Das US-Nachrichtenportal "Axios" berichtete, dass Trump am Donnerstag vom Militär über neue militärische Optionen gegen den Iran informiert werden solle. Dieses Briefing signalisiert "Axios" zufolge, dass der Präsident darüber nachdenke, wieder größere Kampfeinsätze aufzunehmen - entweder um die festgefahrenen Verhandlungen zu durchbrechen oder um der Islamischen Republik einen letzten Schlag zu versetzen, bevor der Krieg beendet werde. Wahrscheinlich würden die Ziele auch zivile Infrastruktur umfassen, hieß es.

Experte warnt vor neuen US-Angriffen

Angesichts dieses Berichts warnte ein Experte vor zu großen Erwartungen und wachsender Instabilität. "Es gibt keine schnelle militärische Lösung für das Iran-Problem", schrieb Danny Citrinowicz, einer der führenden Iran-Kenner, auf der Plattform X. Washington suche vermutlich nach einem entscheidenden Schlag, der den Iran zur Kapitulation zwingen solle. "Das wird nicht funktionieren." Was 40 Tage andauernde Angriffe nicht erreicht hätten, werde sich nicht plötzlich durch Angriffe in der Straße von Hormus, durch Attentate auf hochrangige Persönlichkeiten oder gar durch Angriffe auf zivile Infrastruktur vollbringen lassen.

Rohölpreis auf höchstem Stand seit vier Jahren

In dieser unsicheren Lage stieg der Preis für Öl der Nordseesorte Brent am Donnerstag auf den höchsten Stand seit mehr als vier Jahren. Ein Barrel (159 Liter) mit Lieferung zum Juni kostete 126,41 US-Dollar und damit sieben Prozent mehr als am Vortag. So teuer war Brent zuletzt Anfang 2022. Am Nachmittag fiel der Preis wieder leicht. Seit Beginn des Iran-Kriegs Ende Februar hat sich Öl der weltweiten Referenzsorte Brent um etwas mehr als 70 Prozent verteuert. Auch andere Ölpreise wie der für die US-Sorte WTI legten ähnlich zu.

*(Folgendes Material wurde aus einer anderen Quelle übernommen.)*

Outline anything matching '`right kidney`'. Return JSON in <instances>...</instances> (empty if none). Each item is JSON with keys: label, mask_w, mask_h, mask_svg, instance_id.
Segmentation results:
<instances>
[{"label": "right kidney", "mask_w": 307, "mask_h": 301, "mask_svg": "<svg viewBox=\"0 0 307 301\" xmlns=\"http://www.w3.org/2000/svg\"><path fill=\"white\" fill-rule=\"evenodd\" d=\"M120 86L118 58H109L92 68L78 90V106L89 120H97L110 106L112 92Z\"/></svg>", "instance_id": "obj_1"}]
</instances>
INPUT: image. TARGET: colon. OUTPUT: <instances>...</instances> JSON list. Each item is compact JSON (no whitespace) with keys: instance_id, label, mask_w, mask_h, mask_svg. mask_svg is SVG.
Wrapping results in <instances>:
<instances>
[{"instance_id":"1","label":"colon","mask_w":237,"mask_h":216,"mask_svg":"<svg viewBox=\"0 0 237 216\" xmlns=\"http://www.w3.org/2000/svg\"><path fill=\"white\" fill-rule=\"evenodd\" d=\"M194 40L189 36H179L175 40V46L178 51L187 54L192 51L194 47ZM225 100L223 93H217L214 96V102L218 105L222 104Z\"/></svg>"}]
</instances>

US-Flugzeugträger soll aus dem Nahen Osten abziehen

Der größte Flugzeugträger der US-Marine, die "USS Gerald R. Ford", soll Medienberichten zufolge bald den Nahen Osten verlassen. In den kommenden Tagen werde er in Richtung USA aufbrechen, berichtete unter anderem die "Washington Post" unter Berufung auf mehrere US-Beamte. Der monatelange Einsatz auf See habe seine Spuren hinterlassen - zurück im Hafen werde das Schiff voraussichtlich umfangreiche Reparaturen und Wartungsarbeiten durchlaufen, schrieb die Zeitung.

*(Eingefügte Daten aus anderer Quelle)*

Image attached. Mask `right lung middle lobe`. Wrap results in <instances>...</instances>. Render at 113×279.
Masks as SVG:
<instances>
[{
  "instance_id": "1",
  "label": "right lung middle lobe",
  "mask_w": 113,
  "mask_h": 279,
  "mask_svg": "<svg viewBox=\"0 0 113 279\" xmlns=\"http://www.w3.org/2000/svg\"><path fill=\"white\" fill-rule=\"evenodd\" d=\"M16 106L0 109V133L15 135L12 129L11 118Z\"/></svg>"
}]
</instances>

Die USA hatten ihre Militärpräsenz in der Region erst jüngst mit dem Flugzeugträger "USS George H.W. Bush" aufgestockt. Erstmals seit 2003 seien damit drei US-Flugzeugträger gleichzeitig im Nahen Osten im Einsatz, hieß es vergangene Woche vom zuständigen US-Regionalkommando (Centcom).